The Earnestness of All Souls

All Souls exists to ground its people in the gospel and send them out. The “glorious gospel of the blessed God” (1 Tim 1:11) is the essence of our preaching and teaching, our life together and our life apart. For some, this rhythm is a continual and weekly gathering and going. For others it is an intensely communal experience which prepares them for the next phase of their lives and sends them out.  In this post, Austin Stapella tells us how All Souls helped ground him and prepare him for his ongoing education at Duke University. We sorely miss Austin and Becky even as we know they will always be a part of us.

It was in the midst of a major personal transition that I first visited All Souls Anglican Church. At the time, I was working toward my Bachelors in Ancient Languages and Theological Studies at Wheaton College and my aesthetic sensibilities had changed dramatically. I was becoming increasingly discontent with the non-denominational megachurch I had attended throughout childhood and adolescence and was searching for a more traditional style of worship. My wife, Becky, and I found All Souls through a google search for local Anglican parishes and decided to attend that Sunday. The people were warm and welcoming, and the service was engaging and inviting. But it was the catechesis hours that truly captured our attention and enlightened us to the uniqueness of All Souls.

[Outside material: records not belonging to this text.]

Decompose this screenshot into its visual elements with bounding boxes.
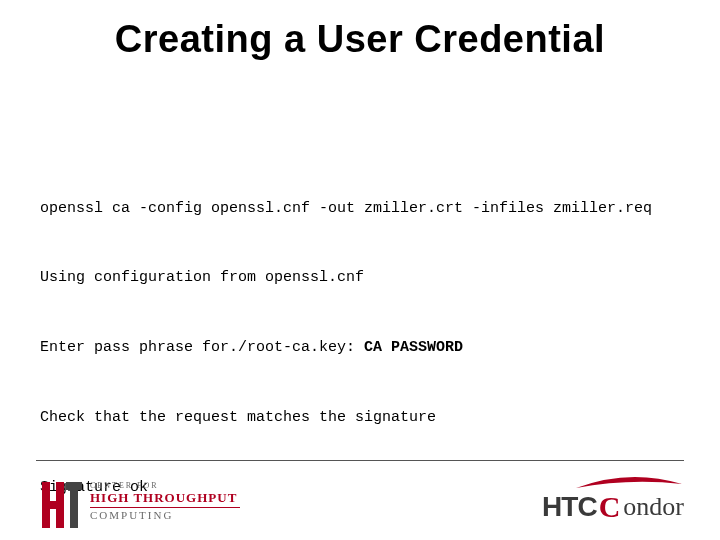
logo-text: CENTER FOR HIGH THROUGHPUT COMPUTING <box>90 482 240 521</box>
logo-htc-center: CENTER FOR HIGH THROUGHPUT COMPUTING <box>36 482 240 528</box>
logo-htcondor: HTCCondor <box>542 490 684 524</box>
code-line: Check that the request matches the signa… <box>40 406 680 429</box>
ht-mark-icon <box>36 482 82 528</box>
logo-c: C <box>599 490 621 524</box>
code-line: Using configuration from openssl.cnf <box>40 266 680 289</box>
prompt-text: Enter pass phrase for./root-ca.key: <box>40 339 364 356</box>
logo-ht: HTC <box>542 491 597 523</box>
code-line: Enter pass phrase for./root-ca.key: CA P… <box>40 336 680 359</box>
logo-ondor: ondor <box>623 492 684 522</box>
logo-line1: CENTER FOR <box>90 482 240 490</box>
footer-divider <box>36 460 684 461</box>
user-input: CA PASSWORD <box>364 339 463 356</box>
slide: Creating a User Credential openssl ca -c… <box>0 0 720 540</box>
slide-title: Creating a User Credential <box>0 18 720 61</box>
code-line: openssl ca -config openssl.cnf -out zmil… <box>40 197 680 220</box>
logo-underline <box>90 507 240 508</box>
logo-line3: COMPUTING <box>90 510 240 521</box>
footer: CENTER FOR HIGH THROUGHPUT COMPUTING HTC… <box>0 460 720 540</box>
logo-line2: HIGH THROUGHPUT <box>90 491 240 504</box>
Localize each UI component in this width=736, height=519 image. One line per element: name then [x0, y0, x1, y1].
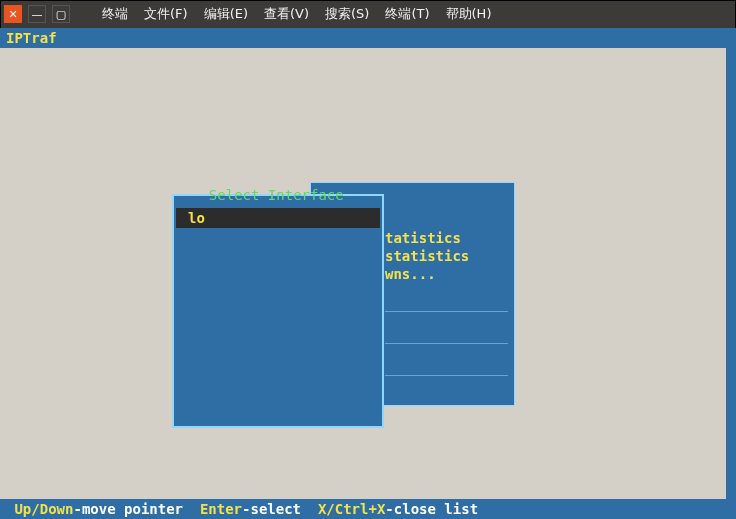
menu-edit[interactable]: 编辑(E) — [196, 5, 256, 23]
menu-fragment: tatistics — [385, 229, 461, 247]
hint-key: Enter — [200, 501, 242, 517]
minimize-icon[interactable]: — — [28, 5, 46, 23]
hint-text: -move pointer — [73, 501, 199, 517]
menu-search[interactable]: 搜索(S) — [317, 5, 377, 23]
window-titlebar: ✕ — ▢ 终端 文件(F) 编辑(E) 查看(V) 搜索(S) 终端(T) 帮… — [0, 0, 736, 28]
menu-terminal-word[interactable]: 终端 — [94, 5, 136, 23]
hint-text: -select — [242, 501, 318, 517]
list-item[interactable]: lo — [176, 208, 380, 228]
divider — [385, 375, 508, 376]
terminal-area: IPTraf tatistics statistics wns... ─ Sel… — [0, 28, 736, 519]
status-bar: Up/Down -move pointer Enter -select X/Ct… — [0, 499, 736, 519]
menu-fragment: statistics — [385, 247, 469, 265]
select-interface-dialog: ─ Select Interface ─ lo — [172, 194, 384, 428]
close-icon[interactable]: ✕ — [4, 5, 22, 23]
scrollbar[interactable] — [726, 48, 736, 499]
menu-bar: 终端 文件(F) 编辑(E) 查看(V) 搜索(S) 终端(T) 帮助(H) — [94, 5, 499, 23]
divider — [385, 311, 508, 312]
hint-key: Up/Down — [14, 501, 73, 517]
menu-view[interactable]: 查看(V) — [256, 5, 317, 23]
menu-terminal[interactable]: 终端(T) — [377, 5, 437, 23]
maximize-icon[interactable]: ▢ — [52, 5, 70, 23]
interface-list[interactable]: lo — [176, 208, 380, 228]
menu-help[interactable]: 帮助(H) — [438, 5, 500, 23]
hint-text: -close list — [385, 501, 478, 517]
app-title: IPTraf — [0, 28, 736, 48]
hint-key: X/Ctrl+X — [318, 501, 385, 517]
menu-fragment: wns... — [385, 265, 436, 283]
dialog-title: ─ Select Interface ─ — [190, 186, 363, 204]
divider — [385, 343, 508, 344]
menu-file[interactable]: 文件(F) — [136, 5, 196, 23]
terminal-canvas: tatistics statistics wns... ─ Select Int… — [0, 48, 726, 499]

I have just finished my first year at Duke Divinity School in the Master of Divinity program as I work toward earning my PhD (in either the letters of the Apostle Paul, or the writings of the early Greek Church Fathers), and I have sorely missed All Souls, though, not entirely for the reasons I thought I would. Its members will often playfully deprecate the community for being esoteric and inaccessible, an idiosyncrasy which I find endearing but in no short supply in my present location. Though it is perhaps not All Soul’s most evident characteristic, what I have found myself longing for is the earnestness of the congregation. To be called earnest, in our especially cynical age, is often more a slight than a praise. In our era, it is the cynical who are frequently regarded as sages, capable of peeling back the façade of ordinary existence and perceiving the true vacuity of all that is commonly held sacred. Treating objects, words, or events as meaningful or profound is regarded as a quaint naiveite. Cynicism and sarcasm are common parlance in the lingua franca of academic settings, and the type of sincerity and enthusiasm I experienced at All Souls are hard to come by in my present circumstances.

What I appreciate so deeply about All Souls, and the catechesis hours especially, is not simply the information that is conveyed, but the eagerness with which the congregation teaches and receives it. I think of the passion and enthusiasm displayed by Matt Milliner when he introduces the series at the beginning of the academic year, or Joel Erickson’s lesson on finding Christ in the films of the Coen Brothers. These teaching sessions, and others like them, are not strained exercises in saccharine religiosity or self-aggrandizing flexes of piety (with which I am very familiar). Nor are they motivated by a generic appetite for the esoteric and obscure, but a genuine desire for insight into those things that truly strike us as meaningful, for matters of existential significance.

Despite their reputation, it seems to me that it is the cynical who are truly naïve, predicating their existence on a comforting lie: that contrary to our intuitions those things which seem to matter do not. Cynicism, which poses as the wisdom of the sophisticated or cosmopolitan is truly the most superficial of naivetes, a means by which one can gird himself against disappointment and despair by insisting in the ultimate triviality of those things which strike us as profound – a palisade against disillusionment that insulates one from meaningful experience. The cynic can never be made a fool since he wagers nothing of himself to begin with. Cynicism is the vernacular of nihilism.

I found that at All Souls this posture is given no quarter. Certainly, I have witnessed personal misgivings and moments of apathy. But I have not seen the community allow this to infect its spirit. Instead, what is encouraged is a posture of vulnerability, a willingness to admit that those things which seem to matter do matter, and the courage to engage in them with the whole person. All Souls is a community in which all are exhorted to pursue knowledge of God and of his Gospel with unbridled enthusiasm and sincerity of heart. It is a place where no subject is treated as a mere intellectual diversion, but is instead enthusiastically conscripted into the hope-bringing message of the Church.

When we are scourged by disillusionment or disenchantment it may be tempting to see such tribulations as an occasion to set aside ones’ earnestness and embrace an austere expectation of disappointment, to meet that which is existentially significant with sarcasm and a winking anticipation of inevitable letdown, a temptation I have personally felt in light of many recent circumstances. But I thank the people of All Souls for encouraging me by their deeds to never allow myself to be overwhelmed by cynicism or be given over to nihilistic indifference but to instead wear my love for God and my desire to know him on my sleeve, and in sincerity and earnestness, wager all I have on the hope of the Gospel.